Deel's Communications Chief Resigns

Deel's head of communications Elisabeth Diana has resigned amid allegations that the company planted a spy at rival workforce management platform Rippling. The news follows a lawsuit filed by Rippling against Deel, accusing the company of violation of the RICO racketeering act, misappropriation of trade secrets, and unfair competition.

Meta Releases New Collection of AI Models

Meta has released a new collection of AI models, called Llama 4. These reasoning models fact-check their answers and generally respond to questions more reliably, but as a consequence take longer than traditional models to deliver answers.
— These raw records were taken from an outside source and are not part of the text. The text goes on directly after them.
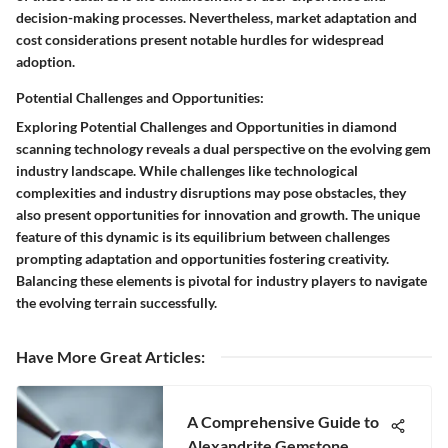
decision-making processes. Nevertheless, market adaptation and
cost considerations present notable hurdles for widespread
adoption.
Potential Challenges and Opportunities:
Exploring Potential Challenges and Opportunities in diamond
scanning technology reveals a dual perspective on the evolving gem
industry landscape. While challenges like technological
complexities and industry disruptions may pose obstacles, they
also present opportunities for innovation and growth. The unique
feature of this dynamic is its equilibrium between challenges
prompting adaptation and opportunities fostering creativity.
Balancing these elements is pivotal for industry players to navigate
the evolving terrain successfully.
Have More Great Articles
:
A Comprehensive Guide to
Alexandrite Gemstone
Elon Musk's DOGE Plans Hackathon

Elon Musk's DOGE is planning a hackathon to create a 'mega API' that will provide access to taxpayer data. The event, organized by two DOGE staffers at the Internal Revenue Service (IRS), aims to make it easy for cloud providers to access IRS data, including names, addresses, social security numbers, tax returns, and employment information. This has raised concerns about the potential security risks and privacy breaches.
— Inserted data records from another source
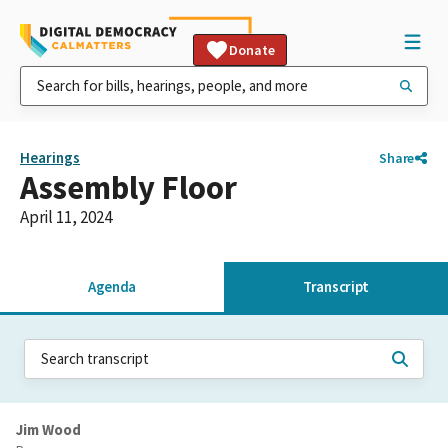
Donate
Hearings
Share
Assembly Floor
April 11, 2024
Agenda
Transcript
Jim Wood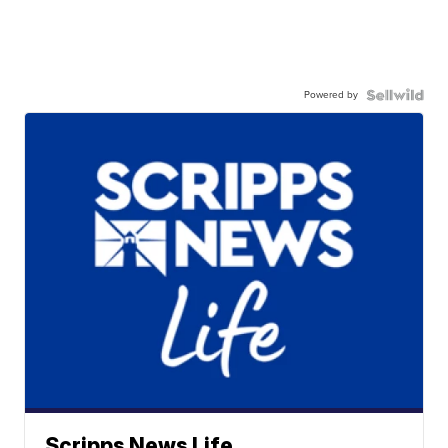
Powered by
Scripps News Life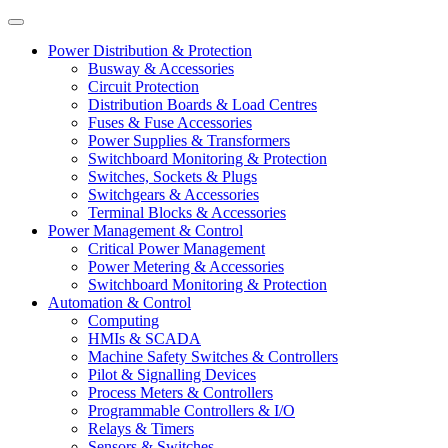
Power Distribution & Protection
Busway & Accessories
Circuit Protection
Distribution Boards & Load Centres
Fuses & Fuse Accessories
Power Supplies & Transformers
Switchboard Monitoring & Protection
Switches, Sockets & Plugs
Switchgears & Accessories
Terminal Blocks & Accessories
Power Management & Control
Critical Power Management
Power Metering & Accessories
Switchboard Monitoring & Protection
Automation & Control
Computing
HMIs & SCADA
Machine Safety Switches & Controllers
Pilot & Signalling Devices
Process Meters & Controllers
Programmable Controllers & I/O
Relays & Timers
Sensors & Switches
Tech Layoff Wave Still Kicking in 2025

The tech layoff wave continues in 2025 as several startups and companies announce layoffs. Pandion, Icon, Altruist, Aqua Security, and Solargedge Technologies have all announced job cuts, impacting hundreds of employees.

IPO Window May Close Again

in the wake of president trump's sweeping tariffs, two highly anticipated ipos are hitting pause. klarna and stubhub had released public documents for their respective ipos last month, each hoping to raise at least $1 billion in their debuts. both were set to launch their road shows next week, talking to potential investors about their ipo, but decided to postpone.

Trump Extends TikTok Deadline

President Donald Trump has extended the deadline for a deal to save TikTok in the US by 75 days, citing progress in negotiations. The move comes just one day before the original deadline was set to expire. ByteDance, the Chinese company that owns TikTok, must still finalize a sale of its US operations.

GitHub Copilot's Costly Upgrade

github announced 'premium requests' for its ai coding assistant, github copilot. the new system imposes rate limits on tasks and actions with newer models. customers on pro and business plans will receive 300 and 1000 monthly premium requests respectively.

Meta to Abandon Fact-Checkers in US

Meta announced that it would be abandoning its fact-checking program in the US, following a cultural tipping point towards prioritizing free speech. This change comes after Meta's founder and CEO Mark Zuckerberg attended President Trump's inauguration and added Dana White, a longtime Trump ally, to Meta's board.

Nintendo Delays Switch 2 Preorders Due to Tariffs

Nintendo has delayed the start of preorders for its newly announced Switch 2 console in the U.S. due to concerns over President Donald Trump's tariffs. The launch date of June 5, 2025, is still on track. The company unveiled the Switch 2 on Tuesday, which will be available for purchase on its own or with a bundle that includes Mario Kart World.

Turbine Raises $22M to Provide Liquidity to Venture Capital Investors

Turbine, a debt platform for limited partners in private equity and VC, has raised $22 million in equity funding. The company provides liquidity to investors by using their fund stakes as collateral, similar to a home equity line of credit.

Microsoft Copilot gets major upgrades for its 50th birthday

For its 50th birthday, Microsoft is teaching its AI-powered Copilot chatbot a few new tricks. The bot can now take action on 'most websites,' enabling it to book tickets, reserve restaurants, and more.